Acne causes long-term inflammation in millions of people, resulting in scarring. Acne scars are more common in people who have moderate to severe acne. It's unclear why some people have acne scars while others don't.
Acne scars come in a variety of shapes and sizes:
- Icepick — Icepick acne scarring is characterized by significant pits in the skin. Acne scars that appear on the cheek are the most prevalent type of acne scar. They might be shallow or deep and they can feel firm or soft.
- Boxcar — These crater-like, depressed acne scars are bigger than icepick scars. Scars from acne before treatment
- Rolling Scars — Curved indentations on the skin characterize acne scars.
- Hypertrophic Scars — These acne scars are skin thickening regions or elevations. Keloids are large hypertrophic scars that run in families.
Treating Acne Scars
The treatment that is recommended will be determined by the type of acne scar being treated, your skin type and your proclivity to scarring.
For the best results, different therapies might be combined:
- Topical Retinoids are retinoids that are applied to the skin. Some topical treatments can help smooth out extremely superficial acne scars, but they may not work for deeper scars.

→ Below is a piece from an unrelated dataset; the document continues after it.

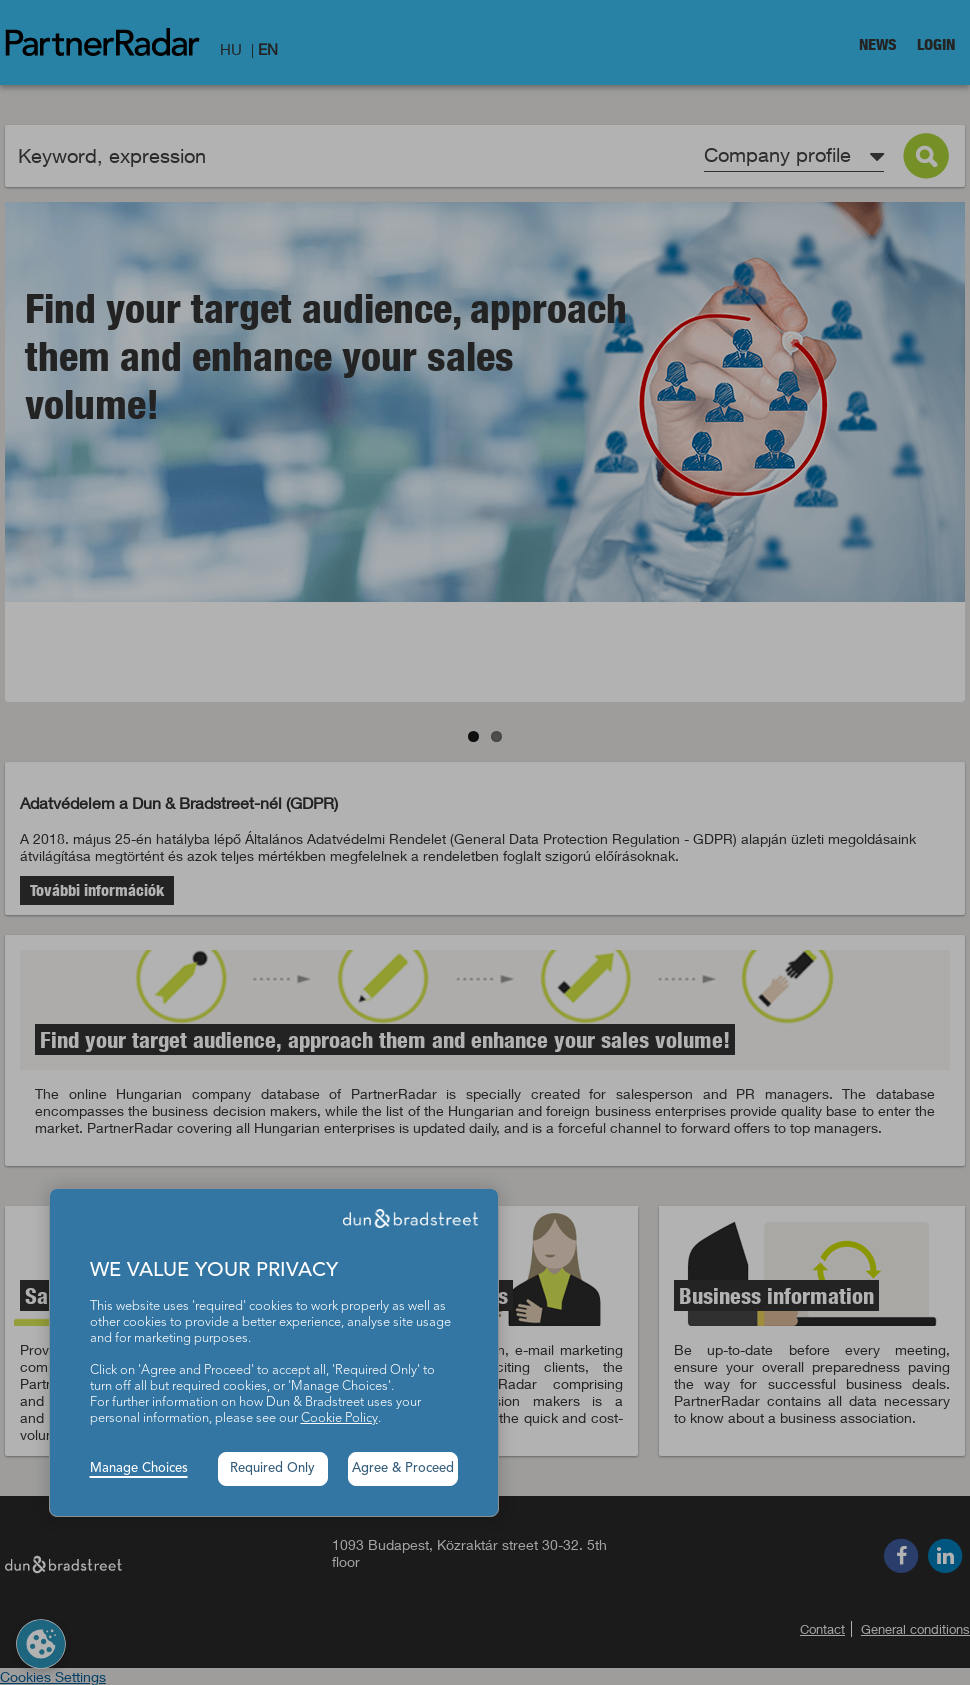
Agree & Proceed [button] (403, 1468)
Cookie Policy (339, 1418)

- Dermabrasion — To remove the top layer of skin, the skin is washed, numbed and then forcefully rubbed with a high-speed brush. The consequence is a minor abrasion that takes several weeks to heal. The skin is reshaped during the healing process. Dermabrasion lessens the severity of deeper scars and is beneficial for superficial acne scars. Until the skin heals completely, it may burn, feel uncomfortable or appear pink. The effects persist for a long time. The surgery may induce skin color changes in darker-skinned persons, necessitating repeated treatments.
- Microdermabrasion is a 10- to 20-minute process in which a machine propels tiny crystals onto the skin through a vacuum tube. This exfoliates the top layers of the skin, promoting the formation of new skin cells and enhancing skin tone. Microdermabrasion has few side effects and requires little recovery time, but can only heal superficial acne scars.

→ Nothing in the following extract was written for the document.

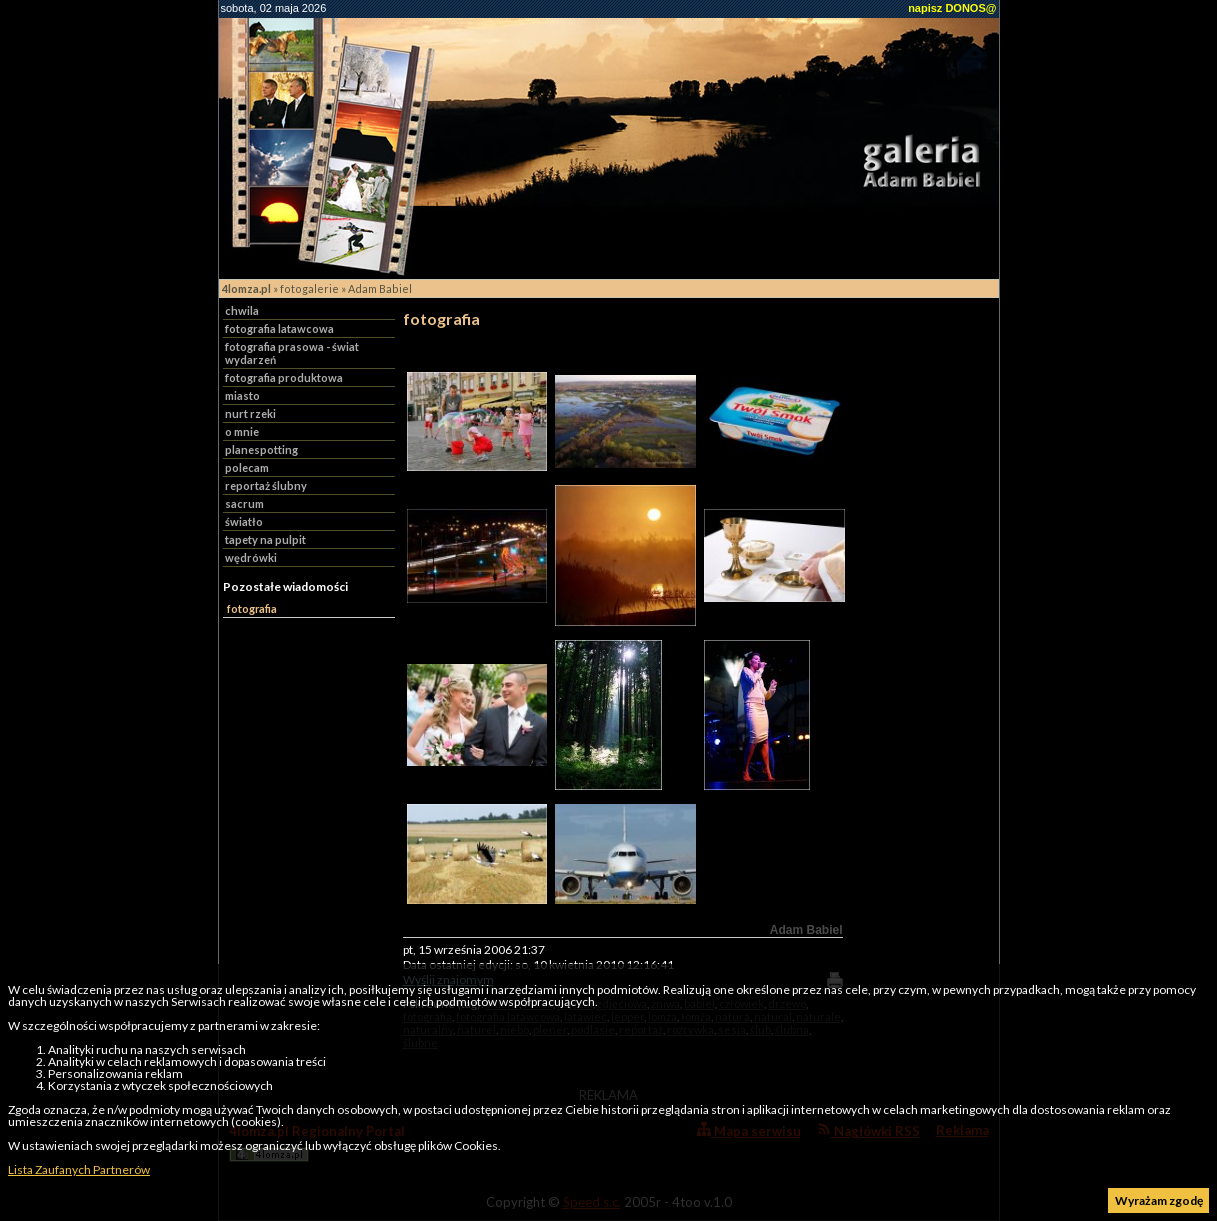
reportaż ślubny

- Excision and punch replacement graft — A scalpel is used to remove an acne scar or a cluster of tiny scars. The resulting wound is either sewed up or patched up with normal skin from another part of the body. For icepick or boxcar scars, excision is extremely beneficial.

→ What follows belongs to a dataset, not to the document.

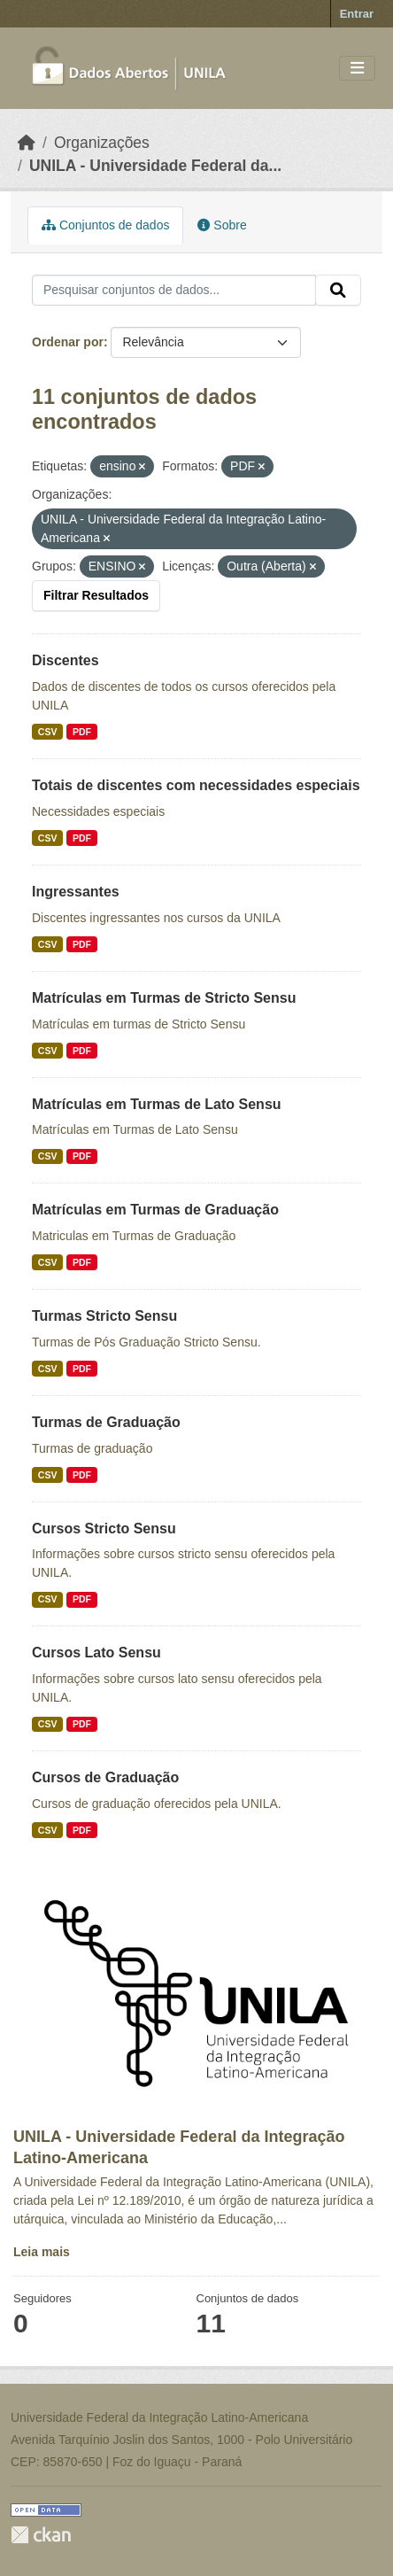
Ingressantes (75, 891)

- Subcision — After numbing the skin, a probe is inserted beneath the acne scar, loosening it from the surrounding tissue and allowing it to be elevated to the level of the surrounding skin. Subcision is used to treat acne scars that are depressed, such as a boxed or rolling scar. Different types of fillers can be injected beneath a depressed acne scar to raise it to the same level as the surrounding skin. Rolling scars respond best to dermal fillers. Soft tissue fillers can last anywhere from 3 to 18 months, depending on the material utilized. This treatment must be repeated over time to maintain the appearance.
- Chemical peels — A fluid is applied to the skin during a chemical peel to remove the top layer and promote new skin growth behind the acne scars. This raises the scar to the same level as the surrounding skin, reducing its visibility. In general, "medium" or "deep" peels are used to cure acne, with the latter referring to the peel's ability to influence the skin's deeper layers. Skin lightening and texture changes are possible side effects of deep chemical peels.
- Laser skin resurfacing — This procedure eliminates the top layer of acne scars while also heating the deeper layers of the skin. The skin tightens and smoothes out the scar as a result of the heat. The skin becomes smoother as a result. Laser resurfacing is especially beneficial for boxcar scars and improving acne scars treated with other treatments. In some circumstances, only one treatment is necessary; nevertheless, ultimate results may take 12-18 months to appear. Redness following treatment may last for several months.
If you are concerned about the appearance of acne scars, speak to your doctor about choosing an appropriate treatment for you.